The real power move: surface all of this in your application itself. Not hidden in a repo that nobody reads - right there in the app, in a documentation section.

The Pattern

  1. Build a docs/changelog route in your app (follow a docusaurus-ish layout - sidebar nav, clean typography, previous/next links)
  2. Write markdown files to your /docs folder as you develop
  3. Render them in-app using MDX or a markdown renderer
  4. Anyone can read them - teammates, clients, your future self

This site (Clodd Work) is itself an example of this pattern. The content lives as MDX files in the app directory, rendered with @next/mdx, navigated with a sidebar.
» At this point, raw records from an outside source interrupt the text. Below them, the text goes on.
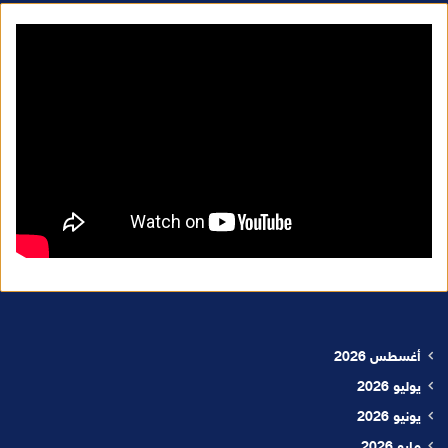
أغسطس 2026
يوليو 2026
يونيو 2026
مايو 2026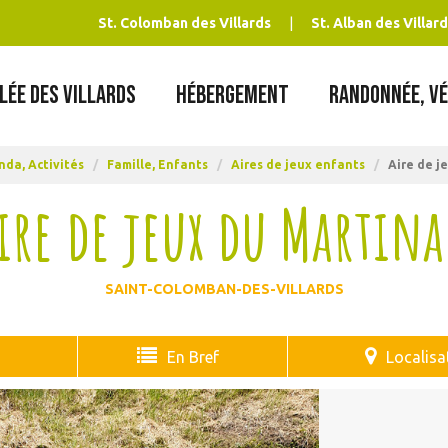
St. Colomban des Villards
St. Alban des Villard
LÉE DES VILLARDS
HÉBERGEMENT
RANDONNÉE, VÉ
da, Activités
/
Famille, Enfants
/
Aires de jeux enfants
/
Aire de j
ire de jeux du Martin
SAINT-COLOMBAN-DES-VILLARDS
En Bref
Localisa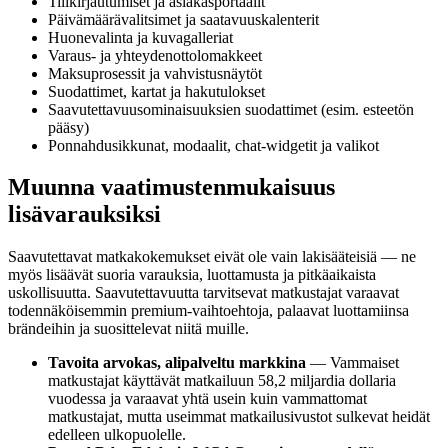
Tilikirjautumiset ja asiakasportaalit
Päivämäärävalitsimet ja saatavuuskalenterit
Huonevalinta ja kuvagalleriat
Varaus- ja yhteydenottolomakkeet
Maksuprosessit ja vahvistusnäytöt
Suodattimet, kartat ja hakutulokset
Saavutettavuusominaisuuksien suodattimet (esim. esteetön
pääsy)
Ponnahdusikkunat, modaalit, chat-widgetit ja valikot
Muunna vaatimustenmukaisuus
lisävarauksiksi
Saavutettavat matkakokemukset eivät ole vain lakisääteisiä — ne
myös lisäävät suoria varauksia, luottamusta ja pitkäaikaista
uskollisuutta. Saavutettavuutta tarvitsevat matkustajat varaavat
todennäköisemmin premium-vaihtoehtoja, palaavat luottamiinsa
brändeihin ja suosittelevat niitä muille.
Tavoita arvokas, alipalveltu markkina
— Vammaiset
matkustajat käyttävät matkailuun 58,2 miljardia dollaria
vuodessa ja varaavat yhtä usein kuin vammattomat
matkustajat, mutta useimmat matkailusivustot sulkevat heidät
edelleen ulkopuolelle.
Minimum Viable Docs Section

At minimum, your app should surface:

  • Changelog - What changed and when
  • Progress logs - The individual session/decision files, listed chronologically

Stretch goals:

  • Architecture overview - System design at a glance
  • API reference - Auto-generated or manually maintained
  • Search across all docs - Full-text search over progress logs

Why Individual Files Work Better

  • A teammate can read them one by one - each file is a self-contained story
  • Git blame is useful - you see who wrote what and when
  • No merge conflicts - two people can write progress logs at the same time
  • Easy to reference - link to a specific decision from a PR or commit message
  • Natural chronological sort - the date prefix does the work

Making It a Habit

The trick is to make documentation a side effect of development, not a separate task. The slash commands make it frictionless:

  1. Build something - Work normally
  2. /commit - Commit the work
  3. /changelog - Update the changelog (one command)
  4. /progress - Write the session log (one command)
  5. /handoff - When context fills up, save state and start fresh

Four commands that keep your project documented as you go. Claude does the writing. You just type the slash.